- _DESCRIPTION OF THE TASK_
Which lines below hold the word "thumbnail"? Report each one.

Extracted records:
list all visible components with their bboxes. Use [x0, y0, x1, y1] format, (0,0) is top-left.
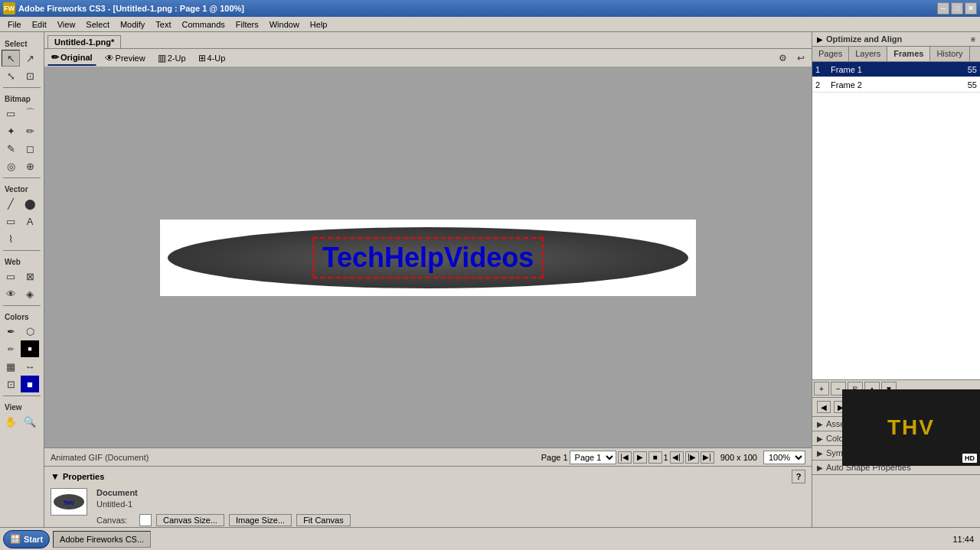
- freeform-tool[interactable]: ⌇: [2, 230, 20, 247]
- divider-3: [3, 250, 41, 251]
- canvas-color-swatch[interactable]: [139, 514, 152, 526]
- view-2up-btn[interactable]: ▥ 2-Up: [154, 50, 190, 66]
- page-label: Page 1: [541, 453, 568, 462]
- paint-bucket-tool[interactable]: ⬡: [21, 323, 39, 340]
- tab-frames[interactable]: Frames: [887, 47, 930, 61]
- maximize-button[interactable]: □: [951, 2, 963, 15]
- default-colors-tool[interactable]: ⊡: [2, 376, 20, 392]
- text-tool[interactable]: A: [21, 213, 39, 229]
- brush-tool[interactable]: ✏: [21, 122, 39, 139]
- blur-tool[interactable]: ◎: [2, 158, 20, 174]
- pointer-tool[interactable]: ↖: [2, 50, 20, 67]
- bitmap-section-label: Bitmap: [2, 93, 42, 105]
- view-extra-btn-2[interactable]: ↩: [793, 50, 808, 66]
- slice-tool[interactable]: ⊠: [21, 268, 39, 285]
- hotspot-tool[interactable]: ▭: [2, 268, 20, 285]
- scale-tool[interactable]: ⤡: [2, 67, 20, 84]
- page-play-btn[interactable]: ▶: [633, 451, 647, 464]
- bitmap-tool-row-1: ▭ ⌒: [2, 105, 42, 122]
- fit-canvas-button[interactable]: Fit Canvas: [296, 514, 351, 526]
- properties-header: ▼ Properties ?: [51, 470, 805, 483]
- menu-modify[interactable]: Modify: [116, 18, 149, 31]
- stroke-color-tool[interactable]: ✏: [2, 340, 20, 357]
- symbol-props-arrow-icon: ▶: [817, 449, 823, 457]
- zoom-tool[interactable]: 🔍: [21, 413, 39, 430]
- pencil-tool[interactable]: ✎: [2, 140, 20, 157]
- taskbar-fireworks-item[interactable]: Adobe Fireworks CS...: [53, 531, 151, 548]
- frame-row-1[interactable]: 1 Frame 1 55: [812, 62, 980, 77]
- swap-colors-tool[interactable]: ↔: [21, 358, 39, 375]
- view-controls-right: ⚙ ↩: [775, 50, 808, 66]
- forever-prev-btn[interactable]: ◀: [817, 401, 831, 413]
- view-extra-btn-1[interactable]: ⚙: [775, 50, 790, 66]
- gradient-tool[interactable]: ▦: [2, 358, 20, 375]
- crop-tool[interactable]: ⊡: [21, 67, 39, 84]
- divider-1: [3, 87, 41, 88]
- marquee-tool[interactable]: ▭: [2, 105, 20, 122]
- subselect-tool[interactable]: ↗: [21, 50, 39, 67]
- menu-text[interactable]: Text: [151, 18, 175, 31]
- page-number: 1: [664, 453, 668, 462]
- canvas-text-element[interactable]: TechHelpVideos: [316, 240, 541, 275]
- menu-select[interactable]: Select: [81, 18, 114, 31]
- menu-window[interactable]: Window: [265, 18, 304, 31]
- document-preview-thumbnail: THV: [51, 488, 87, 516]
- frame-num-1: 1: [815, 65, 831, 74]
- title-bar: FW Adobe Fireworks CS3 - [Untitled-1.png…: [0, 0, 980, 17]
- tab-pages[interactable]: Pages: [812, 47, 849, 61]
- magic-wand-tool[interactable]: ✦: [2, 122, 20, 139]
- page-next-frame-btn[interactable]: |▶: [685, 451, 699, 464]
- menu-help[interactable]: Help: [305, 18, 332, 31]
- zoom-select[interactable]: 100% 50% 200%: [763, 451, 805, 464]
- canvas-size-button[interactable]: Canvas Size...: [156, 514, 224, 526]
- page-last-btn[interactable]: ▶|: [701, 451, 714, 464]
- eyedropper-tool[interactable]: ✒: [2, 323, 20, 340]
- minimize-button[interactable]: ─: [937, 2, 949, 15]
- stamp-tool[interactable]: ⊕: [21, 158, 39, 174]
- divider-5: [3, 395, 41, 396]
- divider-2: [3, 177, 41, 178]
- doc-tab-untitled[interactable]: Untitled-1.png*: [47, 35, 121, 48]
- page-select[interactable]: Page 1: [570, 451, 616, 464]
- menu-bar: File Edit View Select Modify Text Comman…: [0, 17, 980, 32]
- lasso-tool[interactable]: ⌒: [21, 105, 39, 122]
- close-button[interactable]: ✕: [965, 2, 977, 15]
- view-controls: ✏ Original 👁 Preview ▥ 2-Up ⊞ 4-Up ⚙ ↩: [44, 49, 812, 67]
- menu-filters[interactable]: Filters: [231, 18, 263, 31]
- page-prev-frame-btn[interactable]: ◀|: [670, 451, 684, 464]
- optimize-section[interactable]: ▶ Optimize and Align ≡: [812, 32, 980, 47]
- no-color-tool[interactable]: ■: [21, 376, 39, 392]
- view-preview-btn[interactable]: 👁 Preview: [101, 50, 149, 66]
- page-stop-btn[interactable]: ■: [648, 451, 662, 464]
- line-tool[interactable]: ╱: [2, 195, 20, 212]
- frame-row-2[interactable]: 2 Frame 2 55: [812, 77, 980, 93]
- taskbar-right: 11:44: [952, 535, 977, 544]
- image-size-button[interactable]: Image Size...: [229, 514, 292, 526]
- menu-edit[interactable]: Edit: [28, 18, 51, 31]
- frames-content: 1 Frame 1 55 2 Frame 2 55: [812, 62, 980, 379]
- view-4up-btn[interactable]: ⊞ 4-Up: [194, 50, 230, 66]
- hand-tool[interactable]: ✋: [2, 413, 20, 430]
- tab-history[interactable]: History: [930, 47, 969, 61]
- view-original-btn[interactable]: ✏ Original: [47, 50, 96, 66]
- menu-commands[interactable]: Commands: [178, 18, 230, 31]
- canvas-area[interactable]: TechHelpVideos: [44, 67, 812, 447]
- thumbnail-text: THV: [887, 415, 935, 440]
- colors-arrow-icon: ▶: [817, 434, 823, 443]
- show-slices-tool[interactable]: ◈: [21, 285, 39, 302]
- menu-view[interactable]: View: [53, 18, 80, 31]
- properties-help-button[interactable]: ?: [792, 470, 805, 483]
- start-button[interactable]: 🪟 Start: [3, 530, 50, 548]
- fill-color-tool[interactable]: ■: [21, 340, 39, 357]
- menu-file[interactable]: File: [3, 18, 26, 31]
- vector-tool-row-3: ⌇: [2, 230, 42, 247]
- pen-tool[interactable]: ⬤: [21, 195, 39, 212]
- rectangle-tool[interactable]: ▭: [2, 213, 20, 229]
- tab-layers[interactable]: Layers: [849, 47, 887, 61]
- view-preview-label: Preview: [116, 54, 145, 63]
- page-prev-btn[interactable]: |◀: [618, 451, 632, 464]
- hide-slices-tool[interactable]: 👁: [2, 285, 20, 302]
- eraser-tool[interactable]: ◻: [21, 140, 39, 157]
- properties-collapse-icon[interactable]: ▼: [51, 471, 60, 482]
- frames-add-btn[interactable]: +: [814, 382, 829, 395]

==

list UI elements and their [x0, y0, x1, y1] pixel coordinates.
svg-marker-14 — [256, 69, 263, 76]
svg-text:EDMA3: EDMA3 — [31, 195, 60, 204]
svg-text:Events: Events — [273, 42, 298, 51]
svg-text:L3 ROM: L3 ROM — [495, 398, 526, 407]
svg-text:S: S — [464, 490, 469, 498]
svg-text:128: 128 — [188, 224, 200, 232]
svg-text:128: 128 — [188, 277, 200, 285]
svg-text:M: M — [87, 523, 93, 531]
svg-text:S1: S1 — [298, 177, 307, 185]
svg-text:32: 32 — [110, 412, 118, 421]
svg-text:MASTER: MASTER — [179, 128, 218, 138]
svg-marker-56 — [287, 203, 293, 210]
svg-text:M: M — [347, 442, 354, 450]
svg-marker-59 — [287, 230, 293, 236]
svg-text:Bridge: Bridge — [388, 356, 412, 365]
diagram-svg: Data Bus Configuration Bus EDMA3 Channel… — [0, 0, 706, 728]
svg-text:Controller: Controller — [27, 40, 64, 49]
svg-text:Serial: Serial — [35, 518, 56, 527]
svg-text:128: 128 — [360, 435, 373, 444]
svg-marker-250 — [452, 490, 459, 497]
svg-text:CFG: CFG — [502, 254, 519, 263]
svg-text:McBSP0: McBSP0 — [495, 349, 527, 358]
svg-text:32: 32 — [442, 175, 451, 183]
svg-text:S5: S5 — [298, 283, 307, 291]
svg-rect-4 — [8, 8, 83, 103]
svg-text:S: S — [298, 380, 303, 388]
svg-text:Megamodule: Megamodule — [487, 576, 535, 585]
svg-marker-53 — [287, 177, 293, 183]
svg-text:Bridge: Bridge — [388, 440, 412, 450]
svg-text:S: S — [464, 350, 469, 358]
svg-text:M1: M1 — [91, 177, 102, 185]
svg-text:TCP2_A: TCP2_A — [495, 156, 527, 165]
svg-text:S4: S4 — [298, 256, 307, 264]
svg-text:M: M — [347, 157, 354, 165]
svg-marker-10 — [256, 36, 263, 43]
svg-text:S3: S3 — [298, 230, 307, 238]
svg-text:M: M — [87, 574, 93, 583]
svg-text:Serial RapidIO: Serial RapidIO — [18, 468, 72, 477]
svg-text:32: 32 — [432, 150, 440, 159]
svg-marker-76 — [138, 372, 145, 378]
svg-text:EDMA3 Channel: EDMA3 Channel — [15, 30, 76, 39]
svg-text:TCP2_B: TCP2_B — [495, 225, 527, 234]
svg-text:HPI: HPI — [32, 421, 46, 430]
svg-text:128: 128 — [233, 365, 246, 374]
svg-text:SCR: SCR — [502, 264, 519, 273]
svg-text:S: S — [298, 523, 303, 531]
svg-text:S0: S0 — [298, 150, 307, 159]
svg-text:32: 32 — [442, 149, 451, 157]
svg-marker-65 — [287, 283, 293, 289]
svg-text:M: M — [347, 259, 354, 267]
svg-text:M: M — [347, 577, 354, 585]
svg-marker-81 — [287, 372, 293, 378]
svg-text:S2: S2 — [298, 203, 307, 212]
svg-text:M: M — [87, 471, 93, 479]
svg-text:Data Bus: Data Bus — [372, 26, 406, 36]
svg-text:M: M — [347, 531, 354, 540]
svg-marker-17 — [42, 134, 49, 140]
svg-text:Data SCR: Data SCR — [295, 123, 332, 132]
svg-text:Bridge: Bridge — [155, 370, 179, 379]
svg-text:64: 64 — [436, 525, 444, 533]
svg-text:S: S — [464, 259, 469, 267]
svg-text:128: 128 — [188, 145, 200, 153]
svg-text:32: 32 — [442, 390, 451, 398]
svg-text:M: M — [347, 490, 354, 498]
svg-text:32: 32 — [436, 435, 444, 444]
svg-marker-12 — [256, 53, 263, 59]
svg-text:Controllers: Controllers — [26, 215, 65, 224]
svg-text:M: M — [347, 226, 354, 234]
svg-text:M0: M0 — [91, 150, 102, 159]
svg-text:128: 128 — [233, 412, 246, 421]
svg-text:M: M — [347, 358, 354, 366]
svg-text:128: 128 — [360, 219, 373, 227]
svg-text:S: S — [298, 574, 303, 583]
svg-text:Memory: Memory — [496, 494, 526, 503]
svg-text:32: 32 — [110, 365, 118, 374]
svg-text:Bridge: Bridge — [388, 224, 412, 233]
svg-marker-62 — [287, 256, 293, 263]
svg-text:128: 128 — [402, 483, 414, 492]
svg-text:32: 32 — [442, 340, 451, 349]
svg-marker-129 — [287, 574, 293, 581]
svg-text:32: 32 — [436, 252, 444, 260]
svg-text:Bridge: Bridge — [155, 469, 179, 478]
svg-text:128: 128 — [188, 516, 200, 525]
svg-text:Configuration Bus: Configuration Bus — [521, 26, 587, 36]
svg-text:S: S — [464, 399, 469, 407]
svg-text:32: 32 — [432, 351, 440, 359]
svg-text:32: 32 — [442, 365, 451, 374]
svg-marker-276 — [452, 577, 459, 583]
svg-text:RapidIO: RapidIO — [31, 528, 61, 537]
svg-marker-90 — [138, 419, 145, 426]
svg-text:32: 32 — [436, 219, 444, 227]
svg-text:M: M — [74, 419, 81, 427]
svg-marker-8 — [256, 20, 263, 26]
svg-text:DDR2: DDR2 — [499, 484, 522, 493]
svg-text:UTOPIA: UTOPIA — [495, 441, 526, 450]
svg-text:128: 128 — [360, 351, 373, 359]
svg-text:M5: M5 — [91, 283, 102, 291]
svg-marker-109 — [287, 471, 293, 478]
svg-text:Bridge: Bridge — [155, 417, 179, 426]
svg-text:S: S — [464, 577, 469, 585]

- _REPLY TO THE EXERCISE_
- document-preview-thumbnail: THV: [51, 488, 87, 516]
- thumbnail-text: THV: [887, 415, 935, 440]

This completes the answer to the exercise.